Tuesday, July 25, 2006

And then, some calls just don't return

A small number of library procedures are "called" but never actually return. Eventually I'd like to have a way to specify these procedures with anotations in the signature files, but for the moment they are hard coded in the frontend. That's acceptable for the moment as there is only five: _exit, exit, ExitProcess, abort and _assert. Thing is, what happens when you have a branch over one of these calls, as you often do. Typically you end up with phi statements that refer to the call or the statements before it because there's no way to show that these definitions are killed by the call but not defined by it. We could add this to the SSA form but a simpler solution is available. Whenever the decompiler determines that the destination of a call is one of these no return procedures then we simply drop the out edge of the containing basic block. Without an out edge the definitions cannot flow beyond the call.

Using dataflow based type analysis and some of my new changes the decompilation of extract_kyra.exe is currently looking a bit better. In particular, proc9, proc10 and proc2 are showing significant improvement.

Sunday, July 23, 2006

MinGW's tricky prologue code

Continuing with my ongoing test program extract_kyra.exe from the scummvm tools I've been looking at the very first call in main. It would appear that this exe was compiled with stack checking runtime code enabled. That very first call is to a short little procedure that takes a single parameter in the eax register; the number of bytes to subtract from esp. Here's a disassembly of the procedure:

push ecx
mov ecx, esp
add ecx, 8

loc_405336:
cmp eax, 1000h
jb short loc_40534D
sub ecx, 1000h
or dword ptr [ecx], 0
sub eax, 1000h
jmp short loc_405336

loc_40534D:
sub ecx, eax
or dword ptr [ecx], 0
mov eax, esp
mov esp, ecx
mov ecx, [eax]
mov eax, [eax+4]
jmp eax

It not only subtracts the requested number of bytes from the stack pointer, it also tests the stack every 4k to ensure that a stack overflow hasn't occured. This is all very amusing but it isn't the kind of stuff we want to see in a decompilation. If you're interested in low level detail like this, a disassembler is the tool to use to discover it.

The first thing we have to do is modify Win32BinaryFile::IsStaticLinkedLibProc to return true when it is passed the address of this procedure. I decided to encapsulate the pattern which recognises this procedure in a function called IsMinGWsAllocStack which just does a memcmp on the literal bytes. If the procedure contained any relocations I'd have to do something more complicated, but thankfully this one doesn't.
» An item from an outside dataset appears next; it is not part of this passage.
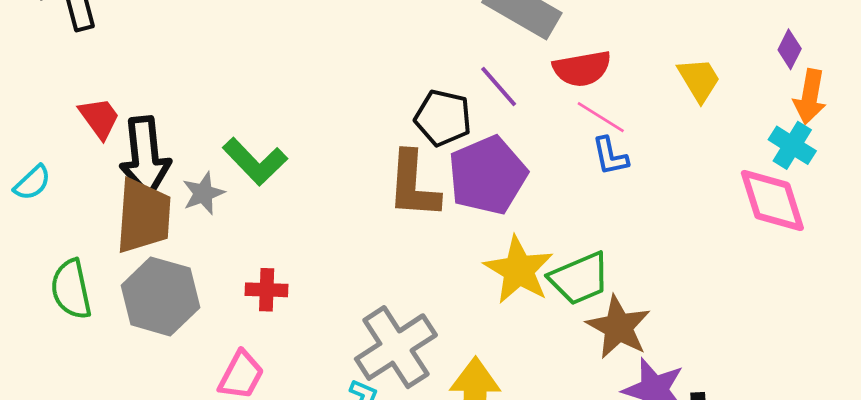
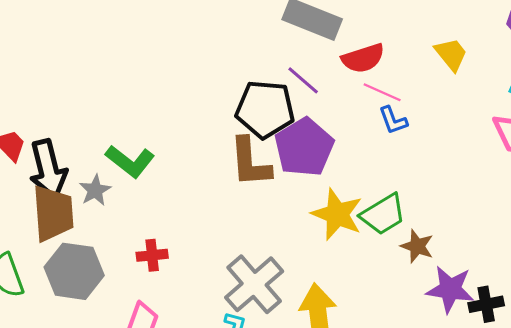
black pentagon: (443, 118) -> (265, 109), size x1.4
brown star: (618, 327) -> (417, 246), size x0.7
Next, I need to modify Win32BinaryFile::SymbolByAddress to return an appropriate name for any procedure that matches the pattern. I chose __mingw_allocstack, but I might modify this later if a more appropriate name (like the one the mingw programmers actually used) becomes known to me.

Finally, I need to modify PentiumFrontEnd::helperFunc to recognise this name and replace the call with a single statement: *32* r28 := r28 - r24.

Here's my changes to Win32BinaryFile.cpp and pentiumfrontend.cpp.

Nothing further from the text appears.